Repeat, exactly as written, the line containing "In addition to" and each line after it through the end of the data.

(Records provided Opens)

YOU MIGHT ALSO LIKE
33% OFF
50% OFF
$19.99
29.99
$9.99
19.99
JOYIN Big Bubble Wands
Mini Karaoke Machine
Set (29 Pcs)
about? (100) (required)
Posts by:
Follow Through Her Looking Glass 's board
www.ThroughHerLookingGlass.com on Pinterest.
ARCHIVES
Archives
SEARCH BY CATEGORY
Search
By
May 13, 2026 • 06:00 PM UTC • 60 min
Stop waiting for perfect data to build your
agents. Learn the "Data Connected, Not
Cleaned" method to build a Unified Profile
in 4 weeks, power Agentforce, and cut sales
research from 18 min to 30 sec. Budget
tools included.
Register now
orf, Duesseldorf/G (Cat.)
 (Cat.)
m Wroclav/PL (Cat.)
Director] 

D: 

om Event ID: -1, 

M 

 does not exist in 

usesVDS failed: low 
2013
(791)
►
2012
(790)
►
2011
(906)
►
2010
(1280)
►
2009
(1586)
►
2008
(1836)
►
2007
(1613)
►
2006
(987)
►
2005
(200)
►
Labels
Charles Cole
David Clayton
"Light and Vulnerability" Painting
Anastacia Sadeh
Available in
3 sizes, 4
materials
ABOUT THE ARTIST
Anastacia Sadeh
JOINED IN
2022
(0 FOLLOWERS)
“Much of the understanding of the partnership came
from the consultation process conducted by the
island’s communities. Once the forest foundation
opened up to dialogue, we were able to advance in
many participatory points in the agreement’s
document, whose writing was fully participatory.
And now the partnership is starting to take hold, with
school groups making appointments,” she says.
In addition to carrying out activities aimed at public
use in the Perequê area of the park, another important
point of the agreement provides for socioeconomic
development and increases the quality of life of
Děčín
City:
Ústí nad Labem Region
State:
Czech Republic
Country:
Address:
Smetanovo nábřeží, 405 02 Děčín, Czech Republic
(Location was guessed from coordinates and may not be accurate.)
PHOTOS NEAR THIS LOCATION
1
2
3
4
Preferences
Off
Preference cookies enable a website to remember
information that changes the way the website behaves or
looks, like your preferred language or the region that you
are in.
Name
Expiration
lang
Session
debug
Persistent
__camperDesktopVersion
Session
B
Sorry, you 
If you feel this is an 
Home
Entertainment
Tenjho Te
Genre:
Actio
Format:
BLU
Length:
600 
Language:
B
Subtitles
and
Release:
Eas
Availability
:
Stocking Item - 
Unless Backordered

(Records provided Closes)

• _Reply_
In addition to carrying out activities aimed at public
use in the Perequê area of the park, another important
point of the agreement provides for socioeconomic
development and increases the quality of life of
Děčín
City:
Ústí nad Labem Region
State:
Czech Republic
Country:
Address:
Smetanovo nábřeží, 405 02 Děčín, Czech Republic
(Location was guessed from coordinates and may not be accurate.)
PHOTOS NEAR THIS LOCATION
1
2
3
4
Preferences
Off
Preference cookies enable a website to remember
information that changes the way the website behaves or
looks, like your preferred language or the region that you
are in.
Name
Expiration
lang
Session
debug
Persistent
__camperDesktopVersion
Session
B
Sorry, you 
If you feel this is an 
Home
Entertainment
Tenjho Te
Genre:
Actio
Format:
BLU
Length:
600 
Language:
B
Subtitles
and
Release:
Eas
Availability
:
Stocking Item - 
Unless Backordered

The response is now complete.